(Saved entries)
———

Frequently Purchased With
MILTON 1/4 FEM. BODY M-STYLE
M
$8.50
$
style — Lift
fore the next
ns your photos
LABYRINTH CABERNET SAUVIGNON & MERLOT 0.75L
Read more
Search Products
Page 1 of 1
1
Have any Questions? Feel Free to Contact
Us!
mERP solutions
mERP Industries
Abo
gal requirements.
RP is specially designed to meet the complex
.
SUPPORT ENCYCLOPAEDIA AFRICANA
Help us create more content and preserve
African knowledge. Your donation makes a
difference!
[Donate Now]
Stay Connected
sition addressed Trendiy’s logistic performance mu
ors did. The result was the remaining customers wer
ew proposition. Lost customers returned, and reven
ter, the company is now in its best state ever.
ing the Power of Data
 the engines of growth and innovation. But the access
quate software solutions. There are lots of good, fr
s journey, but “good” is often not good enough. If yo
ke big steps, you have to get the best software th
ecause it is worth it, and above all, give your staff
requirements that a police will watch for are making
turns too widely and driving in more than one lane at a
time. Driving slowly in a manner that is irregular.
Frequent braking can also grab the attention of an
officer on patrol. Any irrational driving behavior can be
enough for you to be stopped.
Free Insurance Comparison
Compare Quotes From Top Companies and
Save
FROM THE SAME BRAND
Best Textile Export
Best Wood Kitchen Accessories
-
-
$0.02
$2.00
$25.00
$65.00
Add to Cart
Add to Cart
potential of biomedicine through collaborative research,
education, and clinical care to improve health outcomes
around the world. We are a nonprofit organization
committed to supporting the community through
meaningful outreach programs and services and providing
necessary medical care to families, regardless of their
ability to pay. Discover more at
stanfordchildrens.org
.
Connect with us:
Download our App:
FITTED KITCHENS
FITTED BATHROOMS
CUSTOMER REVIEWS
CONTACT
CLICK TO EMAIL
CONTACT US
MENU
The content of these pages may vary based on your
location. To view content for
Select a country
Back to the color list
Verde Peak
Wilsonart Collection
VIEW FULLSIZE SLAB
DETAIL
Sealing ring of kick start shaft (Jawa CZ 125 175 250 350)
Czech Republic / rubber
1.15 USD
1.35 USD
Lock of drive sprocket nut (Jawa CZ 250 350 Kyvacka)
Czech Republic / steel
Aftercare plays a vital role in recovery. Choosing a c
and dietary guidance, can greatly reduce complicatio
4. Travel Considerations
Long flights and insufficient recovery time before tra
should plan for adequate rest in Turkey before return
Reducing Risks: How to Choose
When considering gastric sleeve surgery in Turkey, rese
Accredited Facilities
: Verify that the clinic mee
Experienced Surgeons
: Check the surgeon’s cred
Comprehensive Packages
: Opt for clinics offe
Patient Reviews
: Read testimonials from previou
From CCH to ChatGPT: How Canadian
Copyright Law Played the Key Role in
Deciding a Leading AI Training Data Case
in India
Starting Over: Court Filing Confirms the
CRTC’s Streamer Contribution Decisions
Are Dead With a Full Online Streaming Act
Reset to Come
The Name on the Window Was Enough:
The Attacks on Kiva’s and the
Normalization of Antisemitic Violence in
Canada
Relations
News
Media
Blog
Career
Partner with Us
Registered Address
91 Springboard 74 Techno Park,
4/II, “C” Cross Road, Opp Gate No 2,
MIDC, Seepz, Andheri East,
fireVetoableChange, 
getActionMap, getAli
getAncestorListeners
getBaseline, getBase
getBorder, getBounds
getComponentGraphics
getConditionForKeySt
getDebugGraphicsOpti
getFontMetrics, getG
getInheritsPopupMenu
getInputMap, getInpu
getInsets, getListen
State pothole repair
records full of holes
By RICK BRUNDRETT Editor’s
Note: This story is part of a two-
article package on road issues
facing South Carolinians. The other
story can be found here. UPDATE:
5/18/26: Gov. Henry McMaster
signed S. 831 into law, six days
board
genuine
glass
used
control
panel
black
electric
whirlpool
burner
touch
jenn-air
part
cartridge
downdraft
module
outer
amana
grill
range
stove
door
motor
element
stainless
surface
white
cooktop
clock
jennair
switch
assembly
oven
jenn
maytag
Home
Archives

———

__Description of the task__. Whatever the number of entries above, each one is to be copied exactly.

__Answer to this task__.
Frequently Purchased With
MILTON 1/4 FEM. BODY M-STYLE
M
$8.50
$
style — Lift
fore the next
ns your photos
LABYRINTH CABERNET SAUVIGNON & MERLOT 0.75L
Read more
Search Products
Page 1 of 1
1
Have any Questions? Feel Free to Contact
Us!
mERP solutions
mERP Industries
Abo
gal requirements.
RP is specially designed to meet the complex
.
SUPPORT ENCYCLOPAEDIA AFRICANA
Help us create more content and preserve
African knowledge. Your donation makes a
difference!
[Donate Now]
Stay Connected
sition addressed Trendiy’s logistic performance mu
ors did. The result was the remaining customers wer
ew proposition. Lost customers returned, and reven
ter, the company is now in its best state ever.
ing the Power of Data
 the engines of growth and innovation. But the access
quate software solutions. There are lots of good, fr
s journey, but “good” is often not good enough. If yo
ke big steps, you have to get the best software th
ecause it is worth it, and above all, give your staff
requirements that a police will watch for are making
turns too widely and driving in more than one lane at a
time. Driving slowly in a manner that is irregular.
Frequent braking can also grab the attention of an
officer on patrol. Any irrational driving behavior can be
enough for you to be stopped.
Free Insurance Comparison
Compare Quotes From Top Companies and
Save
FROM THE SAME BRAND
Best Textile Export
Best Wood Kitchen Accessories
-
-
$0.02
$2.00
$25.00
$65.00
Add to Cart
Add to Cart
potential of biomedicine through collaborative research,
education, and clinical care to improve health outcomes
around the world. We are a nonprofit organization
committed to supporting the community through
meaningful outreach programs and services and providing
necessary medical care to families, regardless of their
ability to pay. Discover more at
stanfordchildrens.org
.
Connect with us:
Download our App:
FITTED KITCHENS
FITTED BATHROOMS
CUSTOMER REVIEWS
CONTACT
CLICK TO EMAIL
CONTACT US
MENU
The content of these pages may vary based on your
location. To view content for
Select a country
Back to the color list
Verde Peak
Wilsonart Collection
VIEW FULLSIZE SLAB
DETAIL
Sealing ring of kick start shaft (Jawa CZ 125 175 250 350)
Czech Republic / rubber
1.15 USD
1.35 USD
Lock of drive sprocket nut (Jawa CZ 250 350 Kyvacka)
Czech Republic / steel
Aftercare plays a vital role in recovery. Choosing a c
and dietary guidance, can greatly reduce complicatio
4. Travel Considerations
Long flights and insufficient recovery time before tra
should plan for adequate rest in Turkey before return
Reducing Risks: How to Choose
When considering gastric sleeve surgery in Turkey, rese
Accredited Facilities
: Verify that the clinic mee
Experienced Surgeons
: Check the surgeon’s cred
Comprehensive Packages
: Opt for clinics offe
Patient Reviews
: Read testimonials from previou
From CCH to ChatGPT: How Canadian
Copyright Law Played the Key Role in
Deciding a Leading AI Training Data Case
in India
Starting Over: Court Filing Confirms the
CRTC’s Streamer Contribution Decisions
Are Dead With a Full Online Streaming Act
Reset to Come
The Name on the Window Was Enough:
The Attacks on Kiva’s and the
Normalization of Antisemitic Violence in
Canada
Relations
News
Media
Blog
Career
Partner with Us
Registered Address
91 Springboard 74 Techno Park,
4/II, “C” Cross Road, Opp Gate No 2,
MIDC, Seepz, Andheri East,
fireVetoableChange, 
getActionMap, getAli
getAncestorListeners
getBaseline, getBase
getBorder, getBounds
getComponentGraphics
getConditionForKeySt
getDebugGraphicsOpti
getFontMetrics, getG
getInheritsPopupMenu
getInputMap, getInpu
getInsets, getListen
State pothole repair
records full of holes
By RICK BRUNDRETT Editor’s
Note: This story is part of a two-
article package on road issues
facing South Carolinians. The other
story can be found here. UPDATE:
5/18/26: Gov. Henry McMaster
signed S. 831 into law, six days
board
genuine
glass
used
control
panel
black
electric
whirlpool
burner
touch
jenn-air
part
cartridge
downdraft
module
outer
amana
grill
range
stove
door
motor
element
stainless
surface
white
cooktop
clock
jennair
switch
assembly
oven
jenn
maytag
Home
Archives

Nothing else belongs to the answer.